彼女の政治的な思いはどこにあるのか。以下は、調布市グリーンホール(東京都)で行われた7月15日の最終個人演説会での模様だ。

さや候補は個人演説会では“あること”について熱弁をふるっていた。それは、彼女が師と仰ぐ田母神俊雄氏への敬慕だ。

参政党員ではないものの、ゲストとして田母神氏が登場。さや氏は「田母神さんこそがわたしの『師匠』です」と断言した。現在43歳のさや氏は20代の頃に、田母神氏が「太平洋戦争で日本は東南アジアの独立の機運のために戦った。日本は(アジアの国々のために尽力した)いい国だ」と主張したことに感銘を受けたという。そして「わたしも田母神さんのようになりたいと思ってきた」と涙をまじえて熱い想いを訴えた。

演説会に都心から駆けつけた50代女性は、銀座でカフェを営んでおり、参政党への入党は3年前だという。
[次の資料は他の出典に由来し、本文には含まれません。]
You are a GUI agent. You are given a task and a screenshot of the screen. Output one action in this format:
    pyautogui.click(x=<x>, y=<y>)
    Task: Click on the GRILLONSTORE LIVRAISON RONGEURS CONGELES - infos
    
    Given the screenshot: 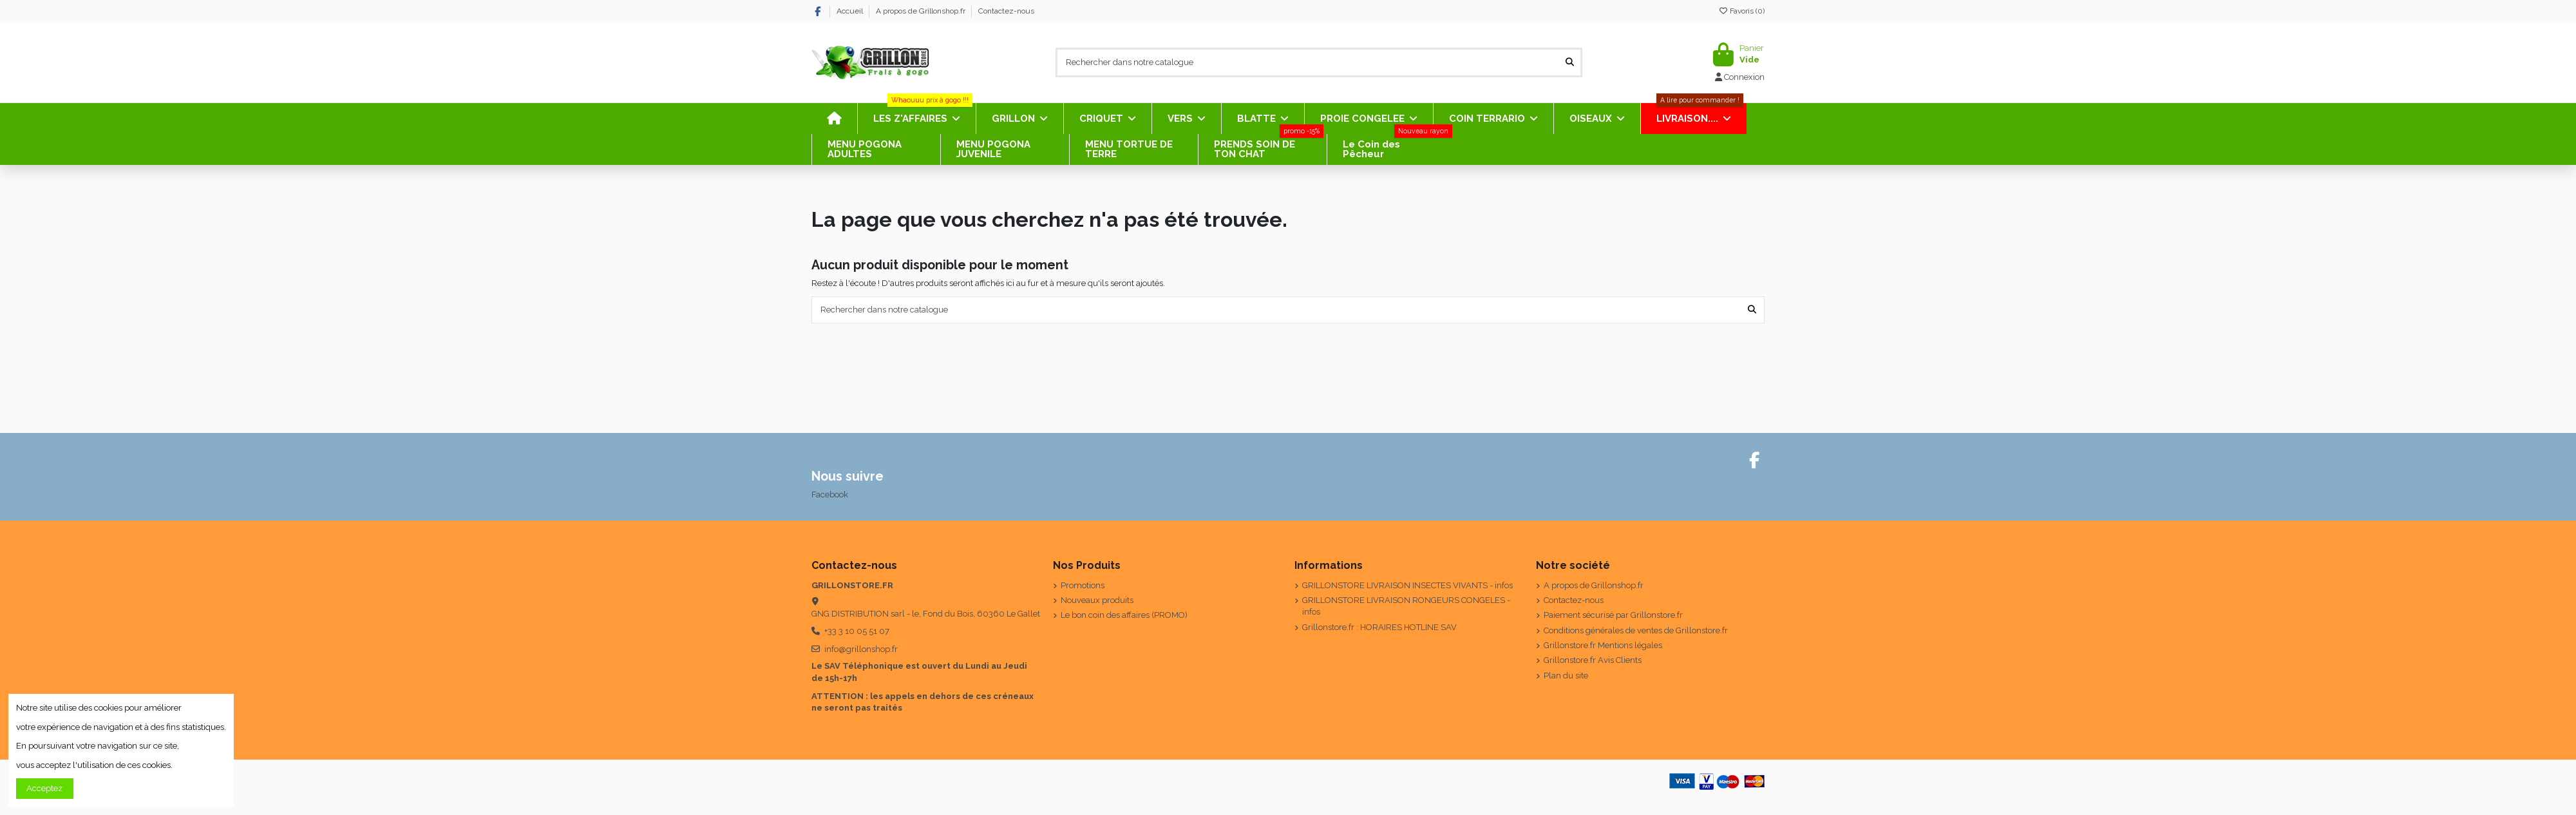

消費税は上がり、店をつづけるのは楽ではない。「世界中がグローバリズムをやめて、自国の産業を守ろうという動きをしているのに、日本だけがそうなっていないでしょう」と説明してくれる。日本もアメリカのトランプ大統領のような経済政策をすべきだということか? とたずねると、「まあ、そうですね。このままだと日本は本当に沈没してしまいます」。

参政党東京地区さや候補、2025年7月15日、東京都調布市
撮影=プレジデントオンライン編集部
参政党東京地区さや候補、2025年7月15日、東京都調布市

自営業者としては、経済の先行きは気になって当然だ。だが一方で、例えばさや候補の語る太平洋戦争史や、歴史観は気にならないのだろうか。参政党がしばしば語る歴史観は、外務省の見解や、文科省の指導要領に基づく歴史教科書の内容に比べると、かなり右寄りだ。

それについて気にならないのかと先ほどの支援者に聞くと、言葉をにごし、「さや候補は『経済政策が一番』と言っていますから」。

会場では他にも、同じく店舗を経営する大田区からきたという女性や、「診療時間が延びてしまってボランティアの開始時間に間に合わなかった」とぼやく開業医と思しき男性など、自身で事業を営んでいる人が多いように見受けられた。